→ WORK TO BE COMPLETED: Go through the data below and return each line containing the word "atribuirii".

→ WORKING DATA:
- - - - - - -
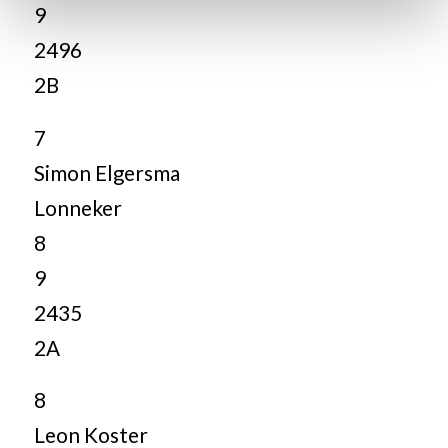
9
2496
2B
7
Simon Elgersma
Lonneker
8
9
2435
2A
8
Leon Koster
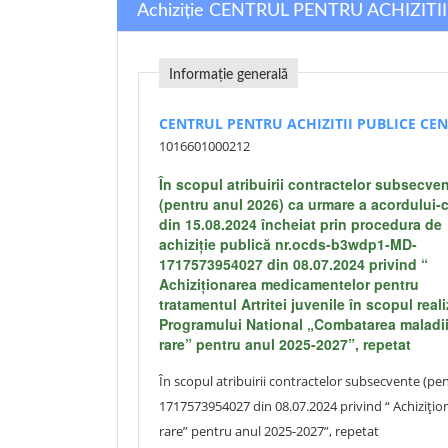
Achiziție CENTRUL PENTRU ACHIZIT
Informație generală
CENTRUL PENTRU ACHIZITII PUBLICE CE
1016601000212
În scopul atribuirii contractelor subsecve
(pentru anul 2026) ca urmare a acordului-
din 15.08.2024 încheiat prin procedura de
achiziție publică nr.ocds-b3wdp1-MD-
1717573954027 din 08.07.2024 privind “
Achiziţionarea medicamentelor pentru
tratamentul Artritei juvenile în scopul reali
Programului National „Combatarea maladii
rare” pentru anul 2025-2027”, repetat
În scopul atribuirii contractelor subsecvente (p
1717573954027 din 08.07.2024 privind “ Achiziţio
rare” pentru anul 2025-2027”, repetat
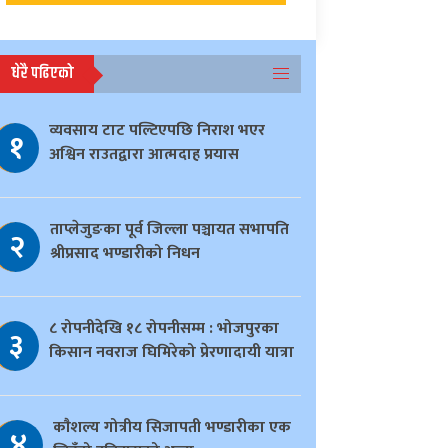
धेरै पढिएको
व्यवसाय टाट पल्टिएपछि निराश भएर
१
अश्विन राउतद्वारा आत्मदाह प्रयास
ताप्लेजुङका पूर्व जिल्ला पञ्चायत सभापति
२
श्रीप्रसाद भण्डारीको निधन
८ रोपनीदेखि १८ रोपनीसम्म : भोजपुरका
३
किसान नवराज घिमिरेको प्रेरणादायी यात्रा
काैशल्य गोत्रीय सिजापती भण्डारीका एक
४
- - - - - - -
→ WRITTEN RESPONSE:
În scopul atribuirii contractelor subsecve
În scopul atribuirii contractelor subsecvente (p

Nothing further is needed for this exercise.